- _Exercise prompt_
Below are records with pictures in them; print them exactly, omitting the pictures.

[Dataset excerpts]
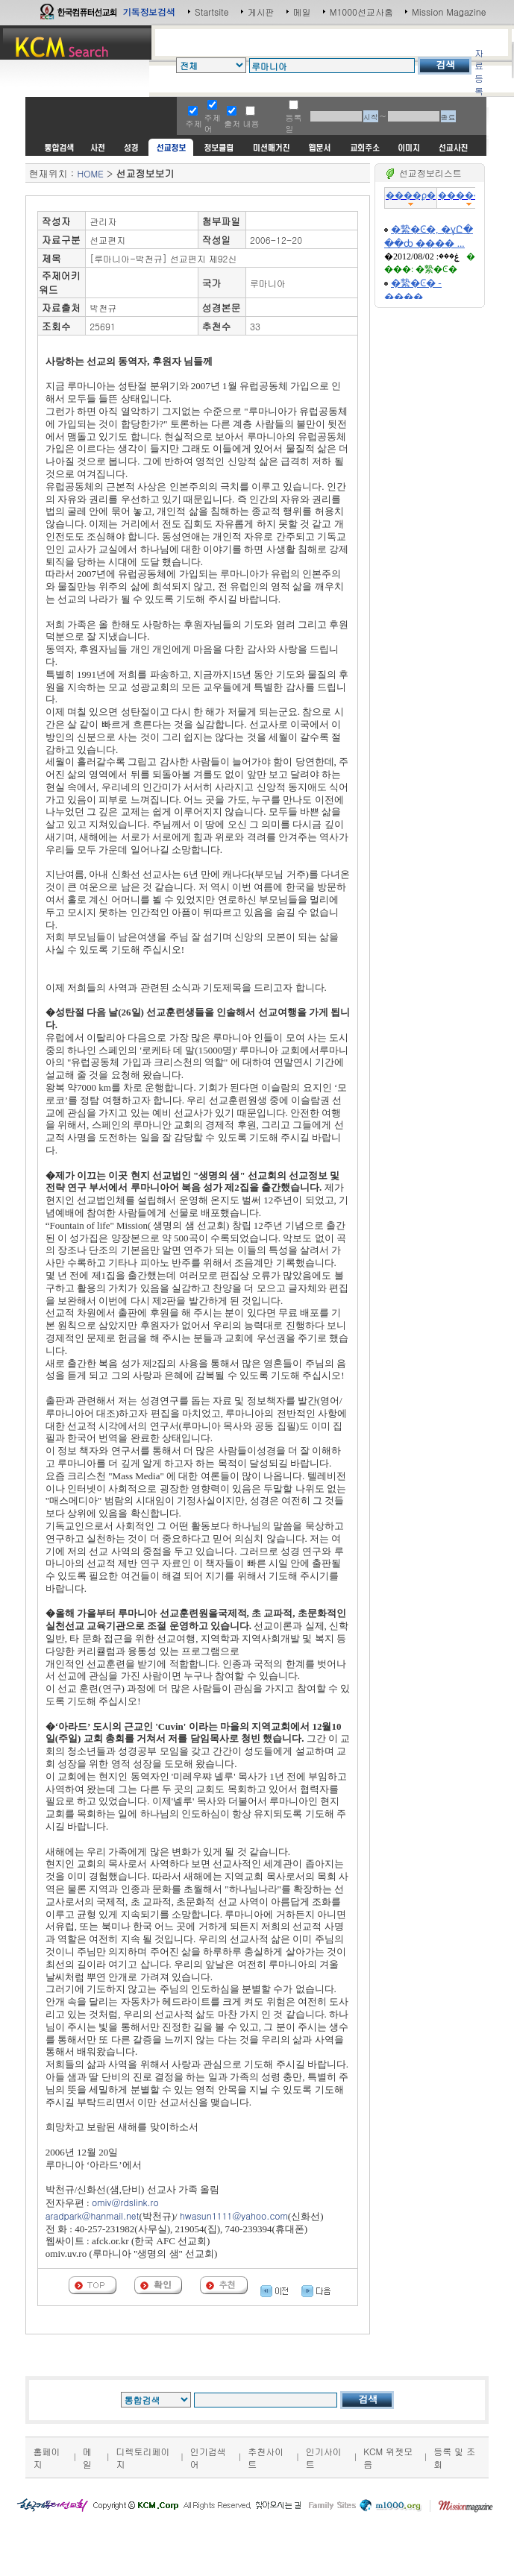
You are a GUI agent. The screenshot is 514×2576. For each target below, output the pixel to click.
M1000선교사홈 (361, 11)
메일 (302, 11)
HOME (90, 173)
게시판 (261, 11)
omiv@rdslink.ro (125, 2202)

- _Output of the exercise_
You are a GUI agent. The screenshot is 514×2576. For each target below, output the pixel to click.
M1000선교사홈 (361, 11)
메일 (302, 11)
HOME (90, 173)
게시판 (261, 11)
omiv@rdslink.ro (125, 2202)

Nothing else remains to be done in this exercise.